MARSHALL: Yes, I told them how you operate ships, how many people you can put on one, what it is going to cost you, and what kind of a schedule you can go on. Actually, our plan was to use Army transports to haul displaced persons out of Europe, to Canada or to Brazil, or to Australia, wherever they were going. I prepared the letters that go over to the Pentagon, to get people interested in the idea of leasing Army transports for this effort and so on. So there was a lot of work to do. Here was a problem to be solved, and then you weren't going to spend any more time at it. But it certainly eased my situation to get on somebody's payroll.
I took an oral examination for collateral entry into the Foreign Service, and that was an interesting experience to me. I verified this later, and found out that I had gone to the top of the list of candidates.
I met a board of seven very senior Foreign Service officers, and all of the members of that board were later colleagues of mine in the State Department. At that moment I was the applicant, and the first question they asked me was what was the largest number of people that had ever worked under my authority or direction, or something of that sort. I said, "Oh, about 22,000." Well, that was a better number than any of them could
come up with. They asked me how I ever had that many people under my charge, and I said, "Well, I was Deputy Commander of the Port of Manila; that's the last job I had in the Army and when the port commander wasn't there, I was in charge. That was the number of military exclusive of Filipino civilians and Japanese prisoners of war working for us." That was an impressive number. So, the scrutiny was over; it was just a chat among equals from there on.

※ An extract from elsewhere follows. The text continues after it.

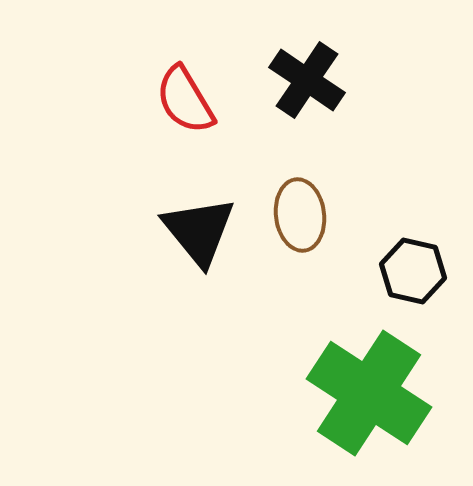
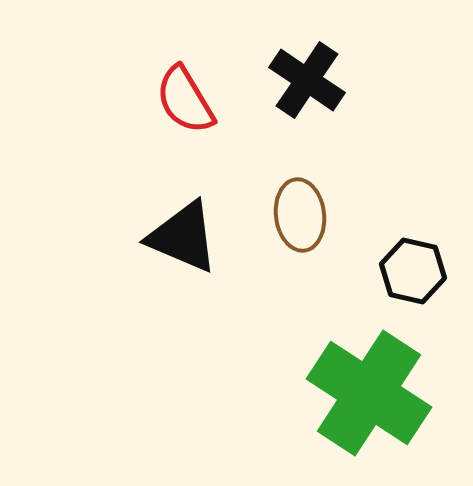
black triangle: moved 16 px left, 6 px down; rotated 28 degrees counterclockwise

So I was nominated for the Foreign Service, Class IV I believe it was, and confirmed by the Senate. I had to turn down the commission, because my wife (now deceased) was beginning to show definite signs of mental breakdown. I just couldn't be moving around the world. There was a day when I went to tell the people in charge of the Foreign Service, thanked them for the commission, and told them that, as much as I regretted it, I had to decline the commission for which I'd been confirmed by the Senate.
I'm pretty lucky about these things. I left the State Department and got as far as Connecticut Avenue, wondering what I was going to do next. A taxi stopped, and here was W.Y. Elliot in it. He said, "Come on and get in." So he said, "How would you like to work as staff consultant to the Committee on Foreign Affairs?" "That's fine. How much will it pay?" He said, "Well,
it's a five digit figure," probably . . .
JOHNSON: That was quite a bit of money in those days.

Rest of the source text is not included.